There are some drawbacks to platinum, however. First, because it so strong, platinum is more challenging to resize, making the service more expensive. Platinum itself is also more expensive than gold, due to both material and labor costs. Additionally, though platinum is durable, it’s actually a bit softer than gold alloys, making it scratch more easily and require more polishing. Though, unlike gold, when platinum is scratched none of the material is lost. It’s simply displaced and needs to be polished to achieve a smooth look.
With all that said, platinum is still an excellent choice for a wedding band, especially for those who love its pure white color and high durability.
Yellow gold is a beautiful, traditional choice for a wedding band. And among the three types of gold (yellow, white, and rose), yellow gold is the easiest to maintain.
If you’re thinking of getting a yellow gold wedding band, it’s important to know what kind of yellow gold you’re getting. All gold used in jewelry is actually an alloy, as gold is too soft to be worn on its own and must be mixed with other metals like copper and zinc to increase its durability. You can tell how much pure gold is in a piece of jewelry by the karat listed beside the word “gold.” 24 karat gold is has the highest percentage of gold (99.9% to be exact); lower karat numbers mean there’s less gold in the metal.
Gold jewelry is usually either 18 karat gold or 14 karat gold. While you might think that a higher gold percentage is better, it has its drawbacks. As we mentioned above, gold is a soft metal. Gold is mixed with other metals to make it stronger, so lower karat amounts mean it is stronger and less prone to scratching or bending.
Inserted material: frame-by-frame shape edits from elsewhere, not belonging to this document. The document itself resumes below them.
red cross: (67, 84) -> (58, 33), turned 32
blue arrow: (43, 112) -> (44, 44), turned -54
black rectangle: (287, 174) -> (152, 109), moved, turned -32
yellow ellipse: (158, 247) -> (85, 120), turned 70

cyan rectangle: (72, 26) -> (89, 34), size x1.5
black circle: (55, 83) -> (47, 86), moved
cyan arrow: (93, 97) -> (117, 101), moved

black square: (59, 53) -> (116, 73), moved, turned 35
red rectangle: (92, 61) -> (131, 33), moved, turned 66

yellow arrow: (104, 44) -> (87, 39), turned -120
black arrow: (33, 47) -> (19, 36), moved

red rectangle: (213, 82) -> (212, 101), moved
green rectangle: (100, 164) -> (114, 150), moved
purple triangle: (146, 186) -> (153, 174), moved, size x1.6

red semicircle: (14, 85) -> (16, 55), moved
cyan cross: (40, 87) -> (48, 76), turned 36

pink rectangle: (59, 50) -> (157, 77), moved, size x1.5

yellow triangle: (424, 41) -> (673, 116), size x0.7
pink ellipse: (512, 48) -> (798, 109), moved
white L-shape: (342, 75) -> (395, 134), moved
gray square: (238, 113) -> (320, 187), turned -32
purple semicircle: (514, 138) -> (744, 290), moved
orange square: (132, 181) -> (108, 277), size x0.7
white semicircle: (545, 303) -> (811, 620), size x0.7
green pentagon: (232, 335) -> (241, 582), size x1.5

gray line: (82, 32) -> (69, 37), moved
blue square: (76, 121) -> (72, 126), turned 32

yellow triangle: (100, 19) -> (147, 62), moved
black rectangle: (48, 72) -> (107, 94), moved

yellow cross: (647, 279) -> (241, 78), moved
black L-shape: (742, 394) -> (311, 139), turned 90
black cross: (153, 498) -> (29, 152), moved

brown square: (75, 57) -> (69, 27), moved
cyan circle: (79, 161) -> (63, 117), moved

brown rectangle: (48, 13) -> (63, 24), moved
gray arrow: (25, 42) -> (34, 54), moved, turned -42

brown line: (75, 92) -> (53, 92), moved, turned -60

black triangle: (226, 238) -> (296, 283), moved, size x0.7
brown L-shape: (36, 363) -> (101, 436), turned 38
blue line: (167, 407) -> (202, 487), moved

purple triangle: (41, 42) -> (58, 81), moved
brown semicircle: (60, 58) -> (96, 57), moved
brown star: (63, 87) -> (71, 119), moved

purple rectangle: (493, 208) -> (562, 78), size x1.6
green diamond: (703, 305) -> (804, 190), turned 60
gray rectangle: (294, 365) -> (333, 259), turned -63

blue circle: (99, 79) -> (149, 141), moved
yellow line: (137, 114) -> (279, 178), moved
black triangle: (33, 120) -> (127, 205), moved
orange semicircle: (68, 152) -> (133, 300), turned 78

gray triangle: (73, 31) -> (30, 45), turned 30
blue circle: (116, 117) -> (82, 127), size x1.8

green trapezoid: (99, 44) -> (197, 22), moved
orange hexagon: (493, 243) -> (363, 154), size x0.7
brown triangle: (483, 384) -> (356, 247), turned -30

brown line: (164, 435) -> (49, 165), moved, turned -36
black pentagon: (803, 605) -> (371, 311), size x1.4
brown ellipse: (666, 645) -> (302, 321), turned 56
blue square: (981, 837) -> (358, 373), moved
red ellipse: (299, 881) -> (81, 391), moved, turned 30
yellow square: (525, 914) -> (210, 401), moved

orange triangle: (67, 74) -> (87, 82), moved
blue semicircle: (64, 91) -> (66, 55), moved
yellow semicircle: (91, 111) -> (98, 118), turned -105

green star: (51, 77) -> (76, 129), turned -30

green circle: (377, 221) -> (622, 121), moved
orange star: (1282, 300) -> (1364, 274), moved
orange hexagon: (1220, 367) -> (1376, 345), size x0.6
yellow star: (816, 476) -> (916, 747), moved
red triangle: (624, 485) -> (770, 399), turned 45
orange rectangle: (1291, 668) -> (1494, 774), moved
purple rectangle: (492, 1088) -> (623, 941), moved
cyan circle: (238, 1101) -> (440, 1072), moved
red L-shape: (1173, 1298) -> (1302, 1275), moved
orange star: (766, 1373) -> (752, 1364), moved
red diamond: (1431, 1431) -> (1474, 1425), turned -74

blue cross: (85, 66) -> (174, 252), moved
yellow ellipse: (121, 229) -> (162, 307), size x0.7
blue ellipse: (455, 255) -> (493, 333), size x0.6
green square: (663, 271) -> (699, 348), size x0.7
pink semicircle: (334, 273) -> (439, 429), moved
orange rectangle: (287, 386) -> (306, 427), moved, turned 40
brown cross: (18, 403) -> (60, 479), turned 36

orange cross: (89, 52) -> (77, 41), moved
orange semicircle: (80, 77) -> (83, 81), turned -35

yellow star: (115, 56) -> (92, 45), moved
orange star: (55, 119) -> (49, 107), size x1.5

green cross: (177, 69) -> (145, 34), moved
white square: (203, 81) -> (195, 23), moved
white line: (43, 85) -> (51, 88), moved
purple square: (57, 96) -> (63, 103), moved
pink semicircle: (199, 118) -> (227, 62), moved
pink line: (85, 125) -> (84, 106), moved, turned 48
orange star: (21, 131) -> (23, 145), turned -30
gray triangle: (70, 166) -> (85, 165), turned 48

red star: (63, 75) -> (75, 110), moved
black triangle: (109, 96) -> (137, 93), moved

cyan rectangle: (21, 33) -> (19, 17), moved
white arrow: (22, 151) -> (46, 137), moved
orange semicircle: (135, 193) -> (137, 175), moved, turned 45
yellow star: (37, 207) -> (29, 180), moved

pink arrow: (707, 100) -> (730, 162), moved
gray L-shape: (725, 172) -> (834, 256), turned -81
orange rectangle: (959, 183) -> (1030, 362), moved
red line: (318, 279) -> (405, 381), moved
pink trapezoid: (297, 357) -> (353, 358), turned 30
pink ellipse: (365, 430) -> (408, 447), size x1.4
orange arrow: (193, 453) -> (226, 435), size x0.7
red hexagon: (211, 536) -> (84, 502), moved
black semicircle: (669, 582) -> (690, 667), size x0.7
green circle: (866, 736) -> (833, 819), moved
While all gold is more easily scratched than platinum, it’s still a strong metal and a durable choice for your ring. Whether you choose 18K or 14K gold for your band is up to you. Some people prefer 18K gold because it seems more luxurious, while others may choose 14K gold because its easier to take care of. It’s a matter of personal preference, so just choose the one that feels right for you.
White gold is a type of gold alloy that has the same look as platinum but has a more attractive, lower price point. Many people who want that radiant silvery color for their ring also choose white gold over platinum because they just prefer gold. Gold is a traditional choice and many people find the history of this metal more romantic.
White gold does come with the same scratching considerations as yellow gold. It’s a durable metal but is more easily starched than platinum, so go with a lower karat if you want a stronger type of gold.
An important thing to note about white gold is that takes a little more maintenance than yellow gold. White gold gets its color from being plated in rhodium, and this plating will wear off with time. However, if you want a white gold ring, don’t let this stop you. This wear off is easily fixed with a re-dipping every few years.
For most people, the draw of rose gold is its gorgeous pink hue. Rose gold gets its pretty pink color from its composition; it’s an alloy made from yellow gold and copper. Rose gold has become a major trend in recent years as more and more people are attracted to its romantic look.
Like other kinds of gold, rose gold is more easily scratched than platinum. However, it is the strongest of the three kinds of gold, as copper is a particularly durable metal.
Choosing Your Metal
Remember that choosing your wedding ring metal is a personal choice. There’s no one metal that’s better than the others, there’s only a metal that’s better for you. Consider the pros and cons of each metal, then follow your heart and choose the ring metal you love most.